Set out exactly, line by line, the stretch of data below that begins at the line containing "What do you see at coordinates (592, 145)" and ends at the line containing "The image size is (1309, 720).", with both ends kept.

— Dataset entries —

==============================

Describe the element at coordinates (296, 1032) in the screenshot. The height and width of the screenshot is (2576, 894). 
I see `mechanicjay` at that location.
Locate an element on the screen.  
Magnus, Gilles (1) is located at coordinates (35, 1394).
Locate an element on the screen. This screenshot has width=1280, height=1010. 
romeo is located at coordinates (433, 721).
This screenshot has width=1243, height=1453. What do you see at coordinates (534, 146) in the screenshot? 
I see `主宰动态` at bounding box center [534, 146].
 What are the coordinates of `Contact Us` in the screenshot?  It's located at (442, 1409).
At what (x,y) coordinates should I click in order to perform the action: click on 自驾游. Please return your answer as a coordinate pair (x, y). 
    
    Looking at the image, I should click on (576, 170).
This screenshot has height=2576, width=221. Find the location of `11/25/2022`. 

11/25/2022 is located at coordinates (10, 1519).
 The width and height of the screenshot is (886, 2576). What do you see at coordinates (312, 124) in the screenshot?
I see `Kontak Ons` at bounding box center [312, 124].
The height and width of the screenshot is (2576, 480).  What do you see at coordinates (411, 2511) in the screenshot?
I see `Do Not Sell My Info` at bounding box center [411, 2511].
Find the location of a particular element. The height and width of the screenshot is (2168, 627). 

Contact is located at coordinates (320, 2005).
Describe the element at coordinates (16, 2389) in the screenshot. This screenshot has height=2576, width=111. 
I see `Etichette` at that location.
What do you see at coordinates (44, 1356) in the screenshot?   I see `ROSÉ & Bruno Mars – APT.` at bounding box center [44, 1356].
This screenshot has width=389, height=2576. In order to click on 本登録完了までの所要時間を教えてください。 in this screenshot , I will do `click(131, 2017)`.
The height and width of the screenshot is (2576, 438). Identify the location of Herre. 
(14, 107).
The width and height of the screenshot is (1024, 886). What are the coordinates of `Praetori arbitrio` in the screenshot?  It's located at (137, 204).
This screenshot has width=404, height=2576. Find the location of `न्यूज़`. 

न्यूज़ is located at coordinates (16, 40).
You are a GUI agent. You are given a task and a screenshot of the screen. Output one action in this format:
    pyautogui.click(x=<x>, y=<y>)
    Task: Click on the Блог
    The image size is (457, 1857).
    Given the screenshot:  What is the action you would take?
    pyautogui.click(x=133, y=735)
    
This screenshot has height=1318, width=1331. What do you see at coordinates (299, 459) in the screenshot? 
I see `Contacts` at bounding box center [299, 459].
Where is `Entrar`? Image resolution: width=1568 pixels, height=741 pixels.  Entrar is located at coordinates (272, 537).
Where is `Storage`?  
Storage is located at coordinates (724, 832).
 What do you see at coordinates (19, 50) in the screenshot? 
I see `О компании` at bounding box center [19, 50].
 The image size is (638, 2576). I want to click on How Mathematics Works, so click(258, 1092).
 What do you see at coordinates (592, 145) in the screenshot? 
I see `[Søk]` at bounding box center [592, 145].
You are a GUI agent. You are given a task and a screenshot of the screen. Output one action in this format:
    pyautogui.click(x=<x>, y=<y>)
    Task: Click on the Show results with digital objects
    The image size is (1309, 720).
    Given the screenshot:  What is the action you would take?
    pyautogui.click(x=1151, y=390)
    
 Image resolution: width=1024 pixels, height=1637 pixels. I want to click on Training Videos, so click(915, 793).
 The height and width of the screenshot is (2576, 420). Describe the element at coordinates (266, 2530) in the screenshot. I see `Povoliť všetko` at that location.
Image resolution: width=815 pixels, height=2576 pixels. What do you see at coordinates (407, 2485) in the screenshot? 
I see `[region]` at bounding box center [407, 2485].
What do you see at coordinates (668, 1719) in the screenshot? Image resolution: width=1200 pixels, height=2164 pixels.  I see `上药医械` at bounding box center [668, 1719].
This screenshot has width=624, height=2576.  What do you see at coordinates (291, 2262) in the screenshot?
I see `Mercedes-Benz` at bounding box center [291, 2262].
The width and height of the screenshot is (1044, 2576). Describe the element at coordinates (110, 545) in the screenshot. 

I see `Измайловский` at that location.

==============================

— ANSWER SPACE —
 What do you see at coordinates (592, 145) in the screenshot? 
I see `[Søk]` at bounding box center [592, 145].
You are a GUI agent. You are given a task and a screenshot of the screen. Output one action in this format:
    pyautogui.click(x=<x>, y=<y>)
    Task: Click on the Show results with digital objects
    The image size is (1309, 720).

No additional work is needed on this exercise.